Two of my biggest inspirations as an artist are Boris Vallejo and Julie Bell, two amazing fantasy artists; and Julie is a bodybuilder. It’s hard to find a Check out this site http://www.borisjulie.com/ for their artwork. I use the second-person a lot, because it’s just easier for me to write that way. A friend of mine said to master the basics before getting into anything too advanced, and he’s right. You’ve got to walk before you can run. I’m always afraid of missing out on some important detail that will eventually lead to me looking back on months of work and shouting “D’oh!” I couldn’t help looking up more info anyway, so I focused my search on basic exercises and routines that I could follow for 6 months to a year. After all, consistency is vital to a good workout plan. While multiple sources show some slight variances, my ultimate determination is that these five exercises will hit the most important muscles: Squats, Deadlifts, Bent Over Rows (or Pull-ups if you’re so inclined), Bench Press and Military Press. Bodybuilding.com has images and videos for all of these exercises. I sometimes need help with my form on Deadlifts and Squats.

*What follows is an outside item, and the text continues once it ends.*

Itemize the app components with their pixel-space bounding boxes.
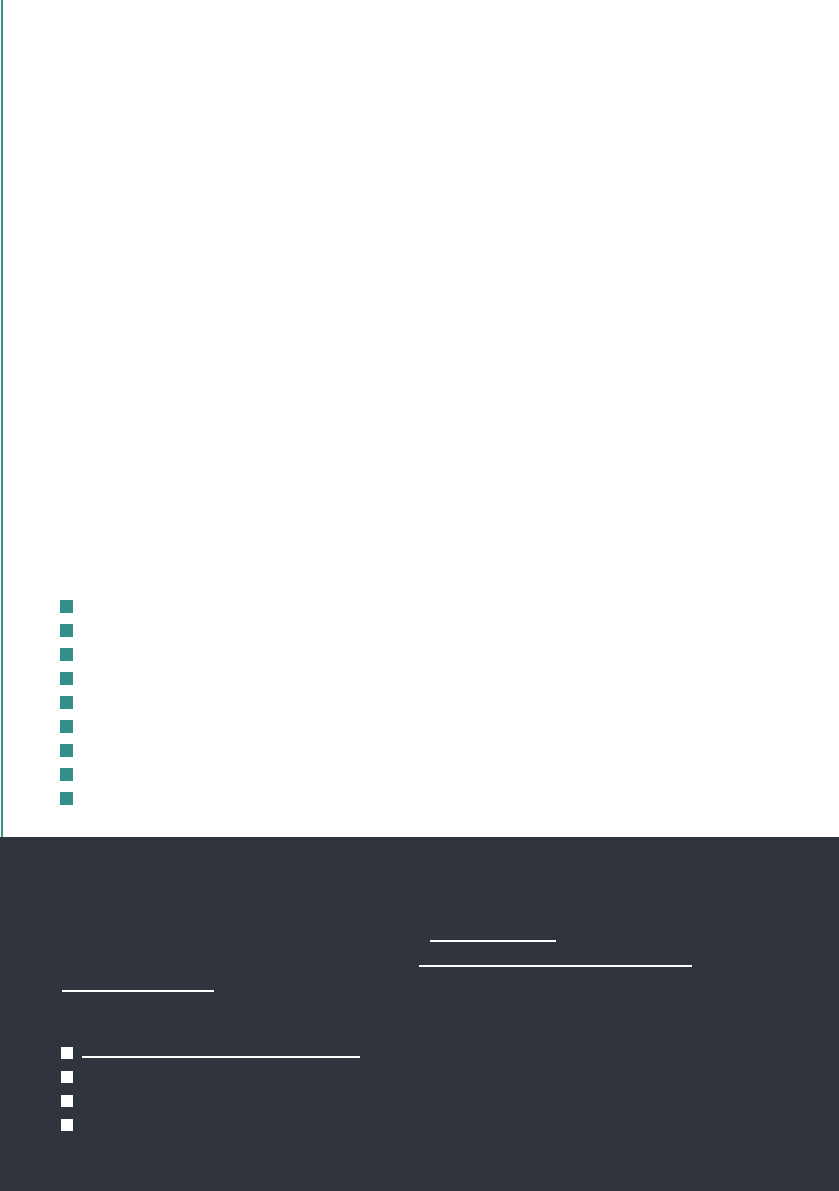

Here’s Julie. She doesn’t compete anymore but she still works out. If you look at her art, you can see that she’s probably been a model for a lot of the figures. Do a quick google search for her name and you’ll see what I’m talking about.

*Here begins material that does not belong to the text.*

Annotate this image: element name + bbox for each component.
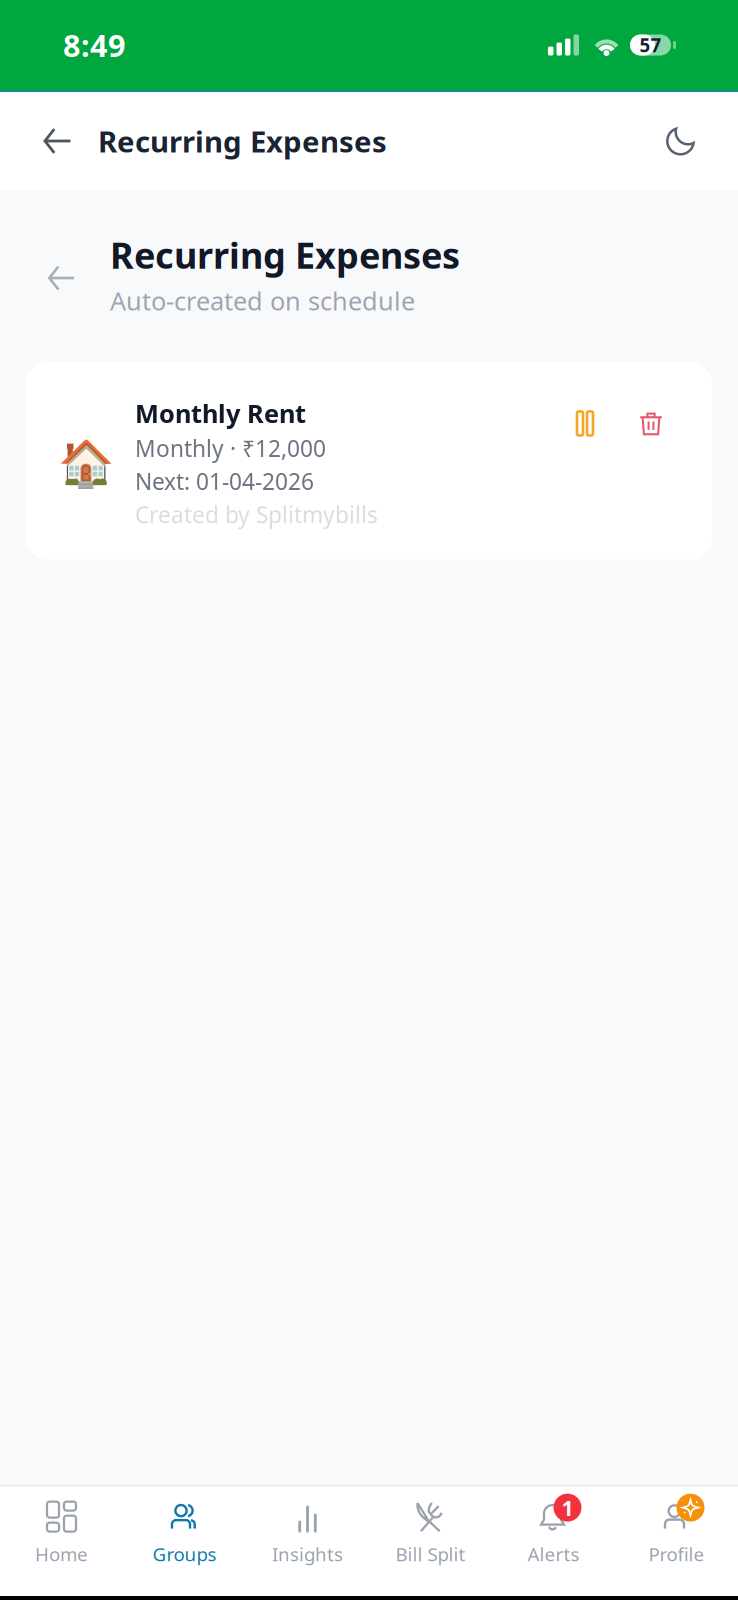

Remember to keep the form correct, mainly to avoid injury, but also to get the most out of your exercise. Also, don’t train your ego. Don’t lift too heavy, lift enough to get your workout and get tired. A lot of pros say train to failure, when you can’t move your muscles anymore, but I think that without someone to spot you that’s a little dangerous. I get as close as possible without trying to murder myself.
At the gym, to best begin gaining overall muscle development, a moderate range of 3 sets of 10 is the way to go; however, the body will adapt over time. It becomes necessary to change up the routine to either a more muscle-endurance building regimen, or a more strength focused training regimen. Suggestion: 1st month, go Muscle-endurance, using 3 sets of 15 or more. This regimen will activate any muscle memory if you are not where you once were in terms of strength and size, as well as help to prevent injury. for the 2nd month, go for the moderate regimen, and for the 3rd regimen, go for the more strength focused training regimen (5 sets of 5 reps). This order will allow you to “warm up” to the heavier requirements of the strength training regimen.
There are 5 basic exercises that hit the major muscle groups: Squats, Deadlifts, Bent Over Rows, Bench Press (I prefer the incline), and Shoulder Raises. Keep your core nice and tight during all of these exercises.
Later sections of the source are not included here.